Inspiration
The inspiration is the problem statement shared by Prof. Clifford Neumann shared here. http://csclass.info/USC/19Hackathon/
What it does
Zeta means “Born Last” and therefore, this score would tell you until the last seen transaction on the chain, in this case, Ethereum, the chances of a node being malicious and based on a very simple trust mechanism.

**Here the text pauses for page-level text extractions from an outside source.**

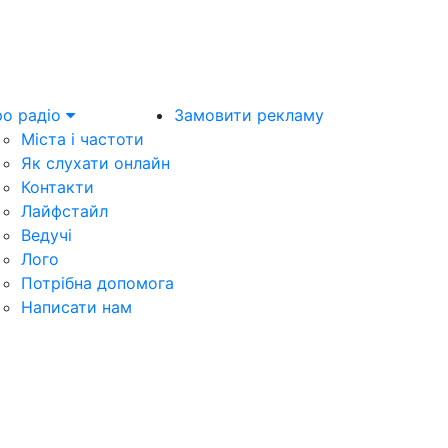
о радіо
Замовити рекламу
Міста і частоти
Як слухати онлайн
Контакти
Лайфстайл
Ведучі
Лого
Потрібна допомога
Написати нам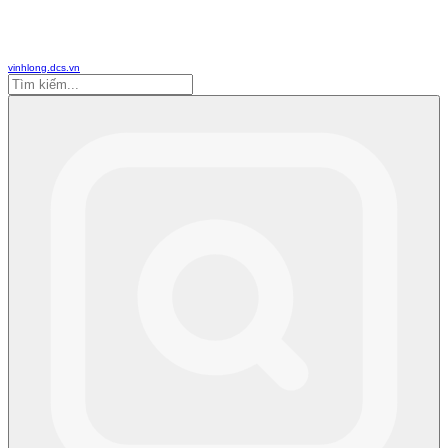
vinhlong.dcs.vn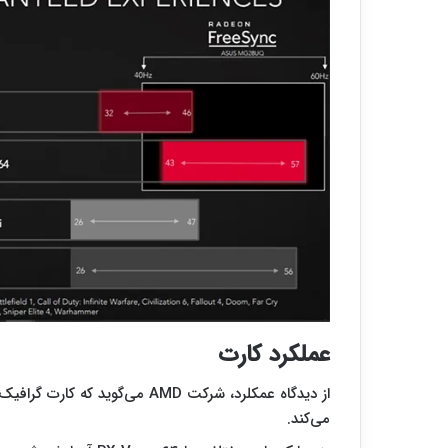
عملکرد کارت
می‌کند.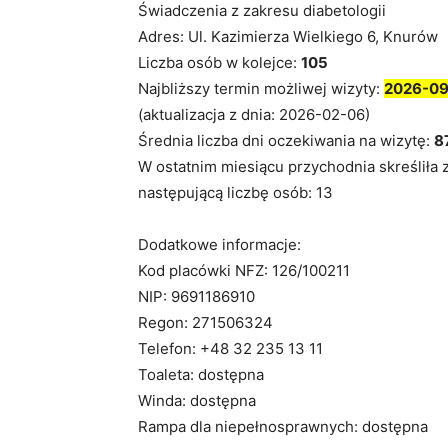
Świadczenia z zakresu diabetologii
Adres: Ul. Kazimierza Wielkiego 6, Knurów
Liczba osób w kolejce:
105
Najbliższy termin możliwej wizyty:
2026-09
(aktualizacja z dnia: 2026-02-06)
Średnia liczba dni oczekiwania na wizytę:
8
W ostatnim miesiącu przychodnia skreśliła 
następującą liczbę osób: 13
Dodatkowe informacje:
Kod placówki NFZ: 126/100211
NIP: 9691186910
Regon: 271506324
Telefon: +48 32 235 13 11
Toaleta: dostępna
Winda: dostępna
Rampa dla niepełnosprawnych: dostępna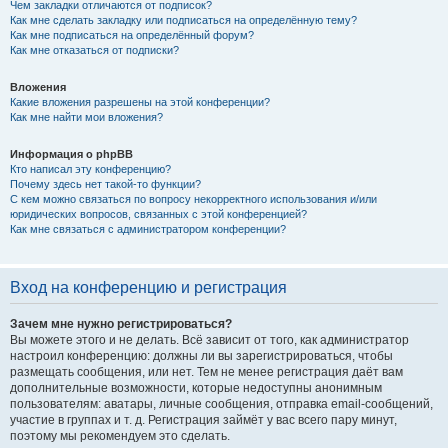
Чем закладки отличаются от подписок?
Как мне сделать закладку или подписаться на определённую тему?
Как мне подписаться на определённый форум?
Как мне отказаться от подписки?
Вложения
Какие вложения разрешены на этой конференции?
Как мне найти мои вложения?
Информация о phpBB
Кто написал эту конференцию?
Почему здесь нет такой-то функции?
С кем можно связаться по вопросу некорректного использования и/или
юридических вопросов, связанных с этой конференцией?
Как мне связаться с администратором конференции?
Вход на конференцию и регистрация
Зачем мне нужно регистрироваться?
Вы можете этого и не делать. Всё зависит от того, как администратор
настроил конференцию: должны ли вы зарегистрироваться, чтобы
размещать сообщения, или нет. Тем не менее регистрация даёт вам
дополнительные возможности, которые недоступны анонимным
пользователям: аватары, личные сообщения, отправка email-сообщений,
участие в группах и т. д. Регистрация займёт у вас всего пару минут,
поэтому мы рекомендуем это сделать.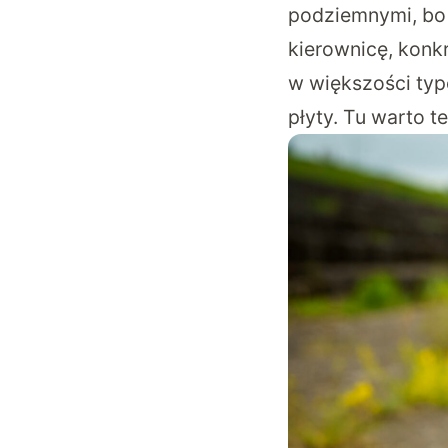
podziemnymi, bo 
kierownicę, konkr
w większości typo
płyty. Tu warto 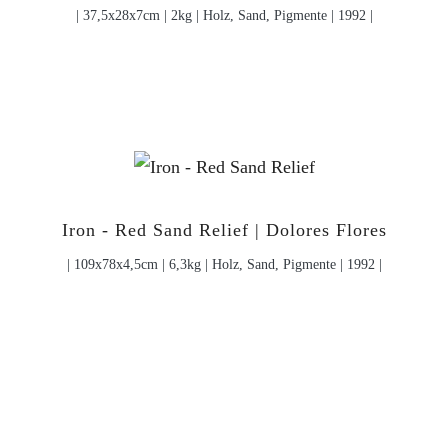
| 37,5x28x7cm | 2kg | Holz, Sand, Pigmente | 1992 |
Iron - Red Sand Relief | Dolores Flores
| 109x78x4,5cm | 6,3kg | Holz, Sand, Pigmente | 1992 |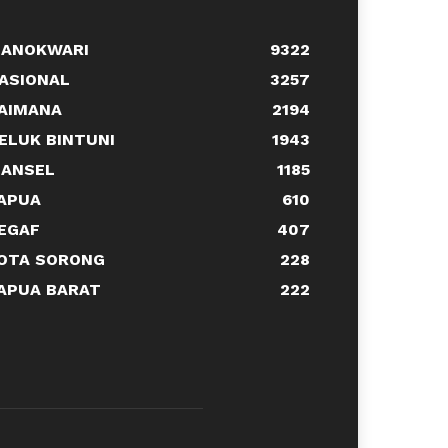
ANOKWARI
9322
ASIONAL
3257
AIMANA
2194
ELUK BINTUNI
1943
ANSEL
1185
APUA
610
EGAF
407
OTA SORONG
228
APUA BARAT
222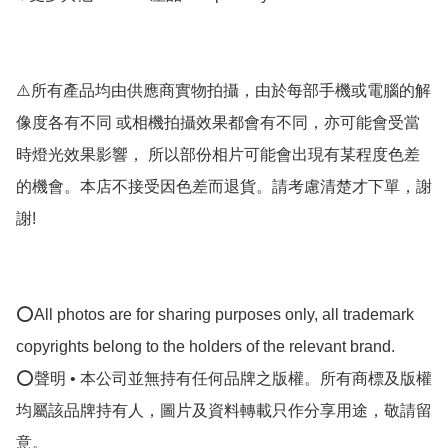
⚠️所有產品均由供應商實物拍攝，由於每部手機或電腦的解
像度各有不同 或相機拍攝效果都會有不同，亦可能會受當
時燈光效果影響， 所以部份相片可能會出現有某程度色差
的機會。本店不接受因色差而退貨。請考慮清楚才下單，謝
謝! 

⭕All photos are for sharing purposes only, all trademark 
copyrights belong to the holders of the relevant brand.

⭕聲明 • 本公司並無持有任何品牌之版權。所有商標及版權
均屬該品牌持有人，圖片及資料轉載只作分享用途，敬請留
意。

This score allows all accounts on the chain to get a zeta score which indicates the maliciousness level of that node.
We made the chain as a Graph, where all the nodes are the accounts and all the edges are the transactions.
After scrapping all the Ethereum accounts from different online sources with a 100% confidence, we use those accounts as malicious nodes and we assign zeta score of 0 to those accounts and then start assigning zeta score to all the other accounts on the closeness on the node to the malicious nodes.
How I built it
We scrapped the internet looking for famous Ransomeware cases and extracting those addresses and then create a graph for the Ethereum network
Challenges I ran into
The challenges:
- Extracting addresses from random websites lead to different kinds of challenges like trying to scroll and scrape
- Couldn't find enough sources for Ethereum addressed that have been received funding for ransomware
- The web3 interfacing leads to a lot of challenges
Accomplishments that I'm proud of
Zeta and Algorithmic capabilities in Javascript
What I learned
React integration with Web3 Chacha, Yoga
What's next for Zeta
Zeta has the capability to be distributed across the blockchain as we put the zeta changes on the Ethereum chain and any user doing transactions with an account on the Ethereum blockchain would be able to understand the maliciousness level for all accounts it wants to transact with and avoid being involved in a transaction with a malicious node.